◆ **Task directions**
Please return all records verbatim, no pictures.

(Collected data)
= Beginning of Section =

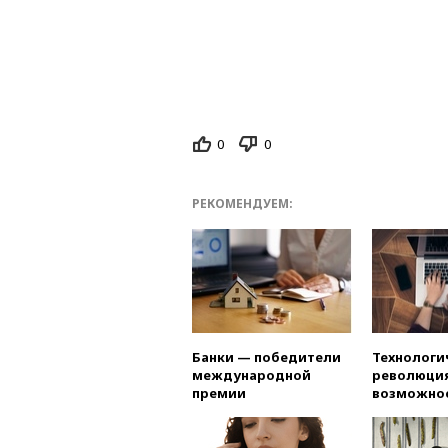
0
0
РЕКОМЕНДУЕМ:
Банки — победители
Технологи
международной
революция
премии
возможно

= End of Section =

◆ **Result for this exercise**
0
0
РЕКОМЕНДУЕМ:
Банки — победители
Технологи
международной
революция
премии
возможно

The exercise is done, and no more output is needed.